Análisis de I Am Alive y los sistemas de puntuación (Doble artículo)

I Am Ailve

Después de un largo y complicado recorrido por fin nos ha llegado I Am Alive. Un título que fue anunciado allá por el año 2008 y que ha dado mucho de que hablar debido a sus multiples retrasos, llegando a nosotros finalmente en 2012 como un título mucho más modesto que el proyecto original y mediante descarga digital. También hay que destacar que el juego posee una licencia temporal a favor de Microsoft y en PS3 saldrá finalmente el 4 de Abril. Espero que este análisis ayude a todos aquellos usuarios de play que estén interesados en este título.

El juego de Ubisoft Shangai no puede competir con el nivel actual, por eso he decidido no puntuarlo numéricamente. Francamente, nunca me han gustado las notas numéricas, sobre todo desde el colegio. Las notas pueden ser relativas. Pienso que pueden describirse perfectamente con palabras las virtudes o los fallos de cualquier cosa, sin tener por ello que recurrir a un número. Cada persona debe ser capaz de asimilar esa información (si es veraz) y saber si algo es de su agrado, si es lo que busca o detectar fácilmente algo que preferimos evitar.

I Am Alive

Sí es cierto, que las notas pueden sernos útiles si sabemos leer entre líneas o ya conocemos el criterio del que analiza y sobre todo,  si se utilizan como hace años, donde subir o bajar media décima a la segunda parte de un juego de 9, significaba castigo por repetición o mejoría por superación. Hoy en día hay ciertas sagas que parece que ya nacen de serie y sospechosamente con un 9 o un 9,5 aunque sus numerosas entregas no innoven absolutamente en nada, algo que me he hartado de ver durante esta generación con sagas como Call of Duty y Assassins Creed.

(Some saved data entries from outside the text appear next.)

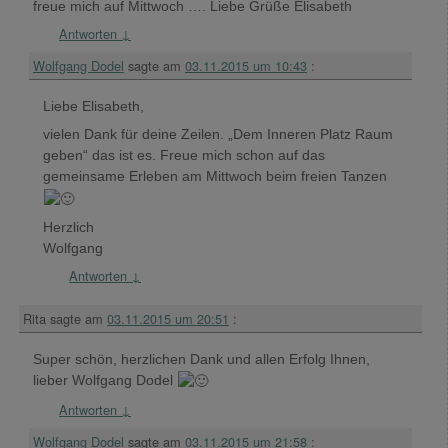
freue mich auf Mittwoch …. Liebe Grüße Elisabeth
Antworten
↓
Wolfgang Dodel
sagte am
03.11.2015 um 10:43
:
Liebe Elisabeth,
vielen Dank für deine Zeilen. „Dem Inneren Platz Raum
geben“ das ist es. Freue mich schon auf das
gemeinsame Erleben am Mittwoch beim freien Tanzen
Herzlich
Wolfgang
Antworten
↓
Rita
sagte am
03.11.2015 um 20:51
:
Super schön, herzlichen Dank und allen Erfolg Ihnen,
lieber Wolfgang Dodel
Antworten
↓
Wolfgang Dodel
sagte am
03.11.2015 um 21:58
: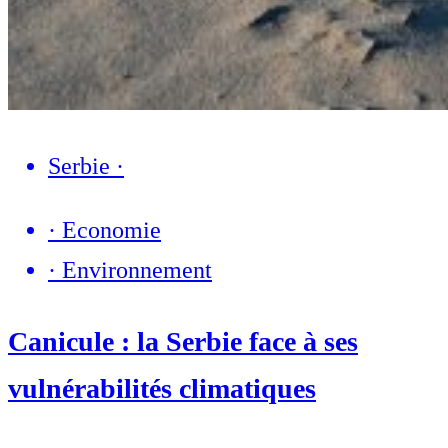
Serbie
·
·
Economie
·
Environnement
Canicule : la Serbie face à ses
vulnérabilités climatiques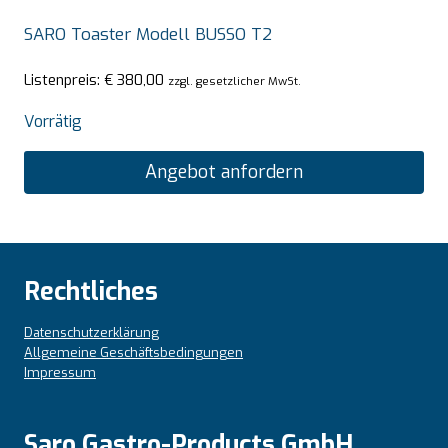
SARO Toaster Modell BUSSO T2
Listenpreis:
€
380,00
zzgl. gesetzlicher MwSt.
Vorrätig
Angebot anfordern
Rechtliches
Datenschutzerklärung
Allgemeine Geschäftsbedingungen
Impressum
Saro Gastro-Products GmbH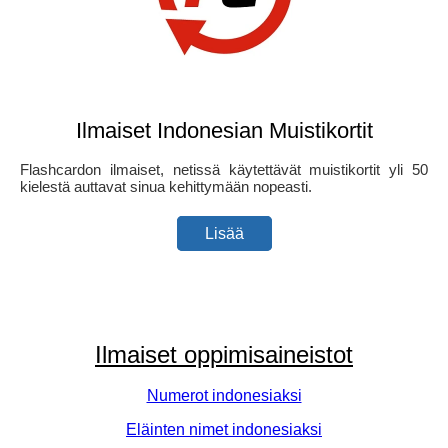
Ilmaiset Indonesian Muistikortit
Flashcardon ilmaiset, netissä käytettävät muistikortit yli 50
kielestä auttavat sinua kehittymään nopeasti.
Lisää
Ilmaiset oppimisaineistot
Numerot indonesiaksi
Eläinten nimet indonesiaksi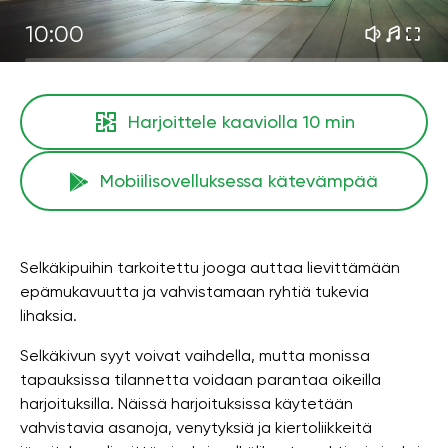
10:00
Harjoittele kaaviolla
10 min
Mobiilisovelluksessa kätevämpää
Selkäkipuihin tarkoitettu jooga auttaa lievittämään
epämukavuutta ja vahvistamaan ryhtiä tukevia
lihaksia.
Selkäkivun syyt voivat vaihdella, mutta monissa
tapauksissa tilannetta voidaan parantaa oikeilla
harjoituksilla. Näissä harjoituksissa käytetään
vahvistavia asanoja, venytyksiä ja kiertoliikkeitä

Pero lo que no entiendo son algunas notas que veo por ahí, con puntuaciones de: 8,76, 6,54, 7,2… al final tenemos que sacar la calculadora y recordar lo mucho que nos gustan las matemáticas para saber que calificación otorgan a un juego, cuando perfectamente se puede explicar si es correcto, no lo es, o si alguno de sus aspectos puede afectar a la jugabilidad que es lo que realmente importa.

Pero si hay algo que de verdad no comparto y siempre intento evitar a la hora de tener una referencia, son las calificaciones de 10/10, los 100/100 y los 5/5. Una de las primeras reglas de oro que todo amante de los videojuegos aprende antes o después, es que el videojuego perfecto NO existe y esas calificaciones equivalen a esa utopía.

Mi polvorienta cámara y yo

 

I Am Alive es un buen ejemplo para demostrar como se puede hablar de las virtudes y los defectos de un juego un poco especial sin necesidad de puntuarlo. No resulta un bombazo, de hecho es superficial en casi todos sus aspectos, pero esconde un curioso atractivo que reside en el cierto nivel de habilidad que se exige al jugador y una ligera y tímida mezcla de géneros (survival, FPS e infiltración) e influencias de juegos como Assassins Creed o Uncharted.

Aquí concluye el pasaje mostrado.